Выбрать главу

Когда появилась вспышка, Тамара подняла руку, чтобы прикрыть глаза, хотя свет начал слабеть еще до того, как она успела пошевелить хоть одним мускулом. Порошкообразный солярит горел быстро и ярко; Роберто бы воспользовался фильтром, но показания, которые он ощущал кончиками пальцев, укол светового луча выжег бы прямо у него в мозгу. Тамару взяла оторопь, она была наполовину ослеплена, но теперь могла с уверенностью сказать, что свет маяка будет виден в космической пустоте даже через скромную оптику Москита – при условии, что ничего не сломается, ничего не застопорится, а какая-нибудь крупинка ортогональной материи не превратит машину в огненный шар еще до того, как будет запущен сам Москит.

Дожидаться второй вспышки не было смысла; из-за вращения Бесподобной пандус поднимался вверх, скрывая маяк у нее за спиной. Однако у Роберто и ее антипода будет не одна дюжина возможностей повторить свои измерения и триангулировать целую серию точек, расположенных вдоль траектории маяка, до того, как машина перейдет в спящий режим. После этого следующая вспышка произойдет только за череду до запуска Москита.

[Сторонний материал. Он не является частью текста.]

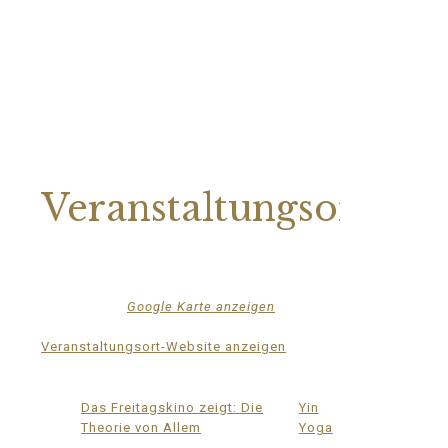
Veranstaltungsort
Mittelhof Gessin – Dorfhaus
Gessin 7a
Basedow
,
Mecklenburg-Vorpommern
17139
Deutschland
Google Karte anzeigen
Telefon
015222604970
Veranstaltungsort-Website anzeigen
Das Freitagskino zeigt: Die
Yin
Theorie von Allem
Yoga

Вивиана и Вивиано уже возвращались к шлюзу с пустой тележкой. Тамара продолжала стоять на краю пандуса, обхватив одной рукой страховочный тросс и оценивая его успокаивающую силу натяжения. Она не ввязывается в какую-то глупую миссию; они не отправятся в пустоту вслепую. Задолго до начала путешествия они окутают окружающее их пространство светом, геометрией и числами.

***

Когда Тамара шла вдоль тропинки, проходившей посередине фермы, цветки пшеницы уже раскрывались – безжизненные серые мешочки распускали свои лепестки, пока их красное сияние не наполнило весь зал, возобладав над светом мха, исходившим от потолка и стен. Над полем нависал слабый запах дыма, но следов выгорания видно не было.

Тамара протянула руку и погладила желтые стебельки кончиками пальцев. Хотя злаки вырастали и увядали, сама ферма казалась неизменной, будто существующей вне времени. Но она помнила, как ее дедушка рассказывал, что при жизни его родителей вся каменная стена, расположенная слева от нее, была настоящем полем, покрытым слоем почвы. Тогда не было ни низких потолков, ни пристроенных над ними вторых, третьих или четвертых ферм; когда в горе вырезали эти залы, никто брал в расчет центробежную силу. Порой Тамара замечала в себе возмутительно желание, чтобы двигатели не запускались как можно дольше и ее потомки, таким образом, были бы избавлены от нудной работы по переоборудованию фермы во второй и третий раз. А может быть, к тому моменту какому-нибудь блестящему агроному удастся настолько поднять урожаи, что в течение обратного полета все смогут прожить, питаясь исключительно запасенным зерном, а фермеры смогут взять трехлетний отпуск.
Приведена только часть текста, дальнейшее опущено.